▸ WHAT THIS TASK INVOLVES: The expected answer is every line from the material below that has the word "Gouldsboro".
BEGIN THE DATA
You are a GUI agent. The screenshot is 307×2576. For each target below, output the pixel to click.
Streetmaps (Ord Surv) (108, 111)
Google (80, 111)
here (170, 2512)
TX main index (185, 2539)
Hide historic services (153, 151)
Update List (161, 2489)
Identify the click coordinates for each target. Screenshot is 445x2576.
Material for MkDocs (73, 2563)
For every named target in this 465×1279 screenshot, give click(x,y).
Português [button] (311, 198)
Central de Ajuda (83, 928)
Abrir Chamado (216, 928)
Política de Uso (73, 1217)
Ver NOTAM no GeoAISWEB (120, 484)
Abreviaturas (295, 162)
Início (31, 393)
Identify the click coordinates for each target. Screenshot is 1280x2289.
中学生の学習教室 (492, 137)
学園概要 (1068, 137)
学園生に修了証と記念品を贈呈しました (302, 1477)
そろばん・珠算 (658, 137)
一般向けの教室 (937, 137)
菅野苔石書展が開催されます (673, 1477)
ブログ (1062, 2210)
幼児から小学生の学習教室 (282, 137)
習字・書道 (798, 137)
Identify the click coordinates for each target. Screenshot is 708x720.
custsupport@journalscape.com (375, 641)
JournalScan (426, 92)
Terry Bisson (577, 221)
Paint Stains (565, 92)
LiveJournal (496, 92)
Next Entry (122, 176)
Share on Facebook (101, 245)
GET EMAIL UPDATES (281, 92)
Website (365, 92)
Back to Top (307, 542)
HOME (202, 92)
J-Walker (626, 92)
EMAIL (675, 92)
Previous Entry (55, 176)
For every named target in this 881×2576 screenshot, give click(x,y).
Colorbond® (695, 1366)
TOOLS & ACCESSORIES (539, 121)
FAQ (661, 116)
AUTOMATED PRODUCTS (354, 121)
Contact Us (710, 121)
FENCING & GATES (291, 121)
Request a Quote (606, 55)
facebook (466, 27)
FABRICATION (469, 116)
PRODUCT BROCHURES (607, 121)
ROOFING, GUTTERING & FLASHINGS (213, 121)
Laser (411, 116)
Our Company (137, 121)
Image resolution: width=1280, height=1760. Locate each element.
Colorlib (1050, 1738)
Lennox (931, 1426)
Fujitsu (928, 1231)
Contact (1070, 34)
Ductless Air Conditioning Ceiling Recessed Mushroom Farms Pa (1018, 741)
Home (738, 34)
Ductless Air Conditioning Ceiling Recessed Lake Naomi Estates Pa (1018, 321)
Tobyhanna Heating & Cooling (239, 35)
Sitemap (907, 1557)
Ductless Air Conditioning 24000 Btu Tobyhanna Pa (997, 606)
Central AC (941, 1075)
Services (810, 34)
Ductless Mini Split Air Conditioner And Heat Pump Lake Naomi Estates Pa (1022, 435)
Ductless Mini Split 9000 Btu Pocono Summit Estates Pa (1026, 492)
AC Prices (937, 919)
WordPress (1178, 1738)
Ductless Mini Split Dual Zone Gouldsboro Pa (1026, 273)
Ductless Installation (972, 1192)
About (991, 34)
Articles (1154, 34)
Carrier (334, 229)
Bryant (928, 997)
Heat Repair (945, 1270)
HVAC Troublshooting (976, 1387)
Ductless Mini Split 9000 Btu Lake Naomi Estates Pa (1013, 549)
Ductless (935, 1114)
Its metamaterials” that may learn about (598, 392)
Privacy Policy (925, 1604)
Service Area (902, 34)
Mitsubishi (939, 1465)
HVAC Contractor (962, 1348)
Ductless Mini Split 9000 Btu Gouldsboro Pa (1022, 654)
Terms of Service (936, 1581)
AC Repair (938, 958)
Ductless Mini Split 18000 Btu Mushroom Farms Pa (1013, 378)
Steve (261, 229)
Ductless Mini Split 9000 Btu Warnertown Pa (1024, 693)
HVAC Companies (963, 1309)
END THE DATA
▸ ANSWER:
Ductless Mini Split Dual Zone Gouldsboro Pa (1026, 273)
Ductless Mini Split 9000 Btu Gouldsboro Pa (1022, 654)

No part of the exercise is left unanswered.